Lorsqu'un assureur tarde à faire une offre d'indemnisation à la victime d'un accident de la circulation, celle-ci peut obtenir des intérêts majorés, voire une double indemnité. C'est ce que prévoit l'article L. 211-9 du code des assurances. L'offre doit être faite dans un délai de huit mois à compter de l'accident. Passé ce délai, l'assureur doit verser des intérêts au taux légal majoré de 50 % pendant les deux premiers mois, puis de 100 % au-delà.
Un mécanisme de sanction automatique
Ce dispositif vise à inciter les assureurs à respecter leurs obligations. Selon Maître Jean-Philippe Delsart, avocat spécialisé en droit des assurances, « la sanction est automatique et ne nécessite pas de démontrer un préjudice particulier ». La Cour de cassation a rappelé dans un arrêt du 12 janvier 2023 que ces intérêts majorés s'appliquent même si l'assureur a finalement présenté une offre, mais en retard.

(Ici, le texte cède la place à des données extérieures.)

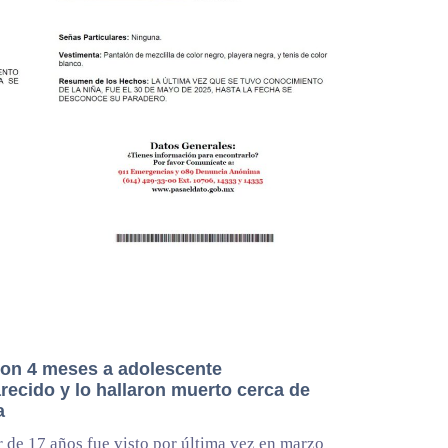
on 4 meses a adolescente
recido y lo hallaron muerto cerca de
a
 de 17 años fue visto por última vez en marzo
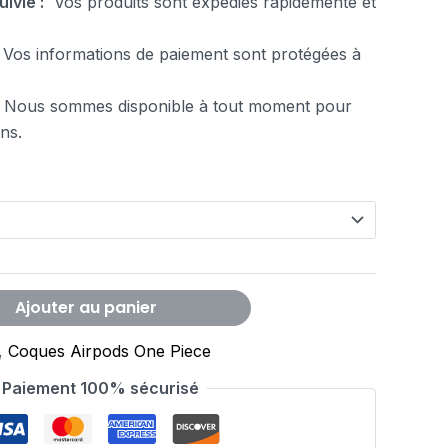
uivie :
Vos produits sont expédiés rapidemente et
Vos informations de paiement sont protégées à
 Nous sommes disponible à tout moment pour
ns.
Ajouter au panier
,
Coques Airpods One Piece
Paiement 100% sécurisé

Des cas fréquents de retard
En pratique, les retards sont fréquents. Selon une étude de l'Autorité de contrôle prudentiel et de résolution (ACPR) publiée en 2024, 12 % des offres d'indemnisation sont formulées après le délai légal de huit mois. Les victimes sont souvent des piétons, des cyclistes ou des motards, dont les blessures nécessitent une consolidation longue.
Comment faire valoir ses droits ?
Pour bénéficier de ces intérêts majorés, la victime doit mettre en demeure l'assureur par lettre recommandée avec accusé de réception. Si l'assureur ne répond pas dans un délai de 30 jours, la victime peut saisir le tribunal judiciaire. « Il est conseillé de se faire assister par un avocat dès le début de la procédure », recommande Maître Delsart.
Une double indemnité possible en cas de mauvaise foi
Si le retard est particulièrement grave ou si l'assureur a fait preuve de mauvaise foi, la victime peut obtenir une double indemnité. C'est le cas lorsque l'assureur a sciemment retardé l'offre pour faire pression sur la victime ou lorsqu'il a proposé une somme dérisoire. La jurisprudence exige toutefois une preuve de la mauvaise foi, ce qui est plus difficile à établir.
Des délais à respecter pour la victime
Attention : la victime doit elle-même respecter certains délais. Elle doit informer l'assureur de l'accident dans les cinq jours ouvrés (sauf cas de force majeure). Ensuite, elle doit fournir tous les justificatifs nécessaires (certificat médical, arrêt de travail, etc.). Si elle ne le fait pas, le délai de huit mois peut être suspendu.
Un dispositif méconnu mais efficace
Selon une enquête de l'association de consommateurs UFC-Que Choisir, 68 % des victimes d'accidents de la circulation ignorent l'existence de ces intérêts majorés. Pourtant, le montant peut être significatif. Par exemple, pour une indemnité de 50 000 euros, un retard de six mois génère environ 2 500 euros d'intérêts supplémentaires.
En conclusion, les victimes d'accidents de la circulation doivent être vigilantes sur les délais d'indemnisation. En cas de retard de l'assureur, elles peuvent obtenir des intérêts majorés, voire une double indemnité en cas de mauvaise foi. Il est recommandé de consulter un avocat spécialisé pour faire valoir ses droits.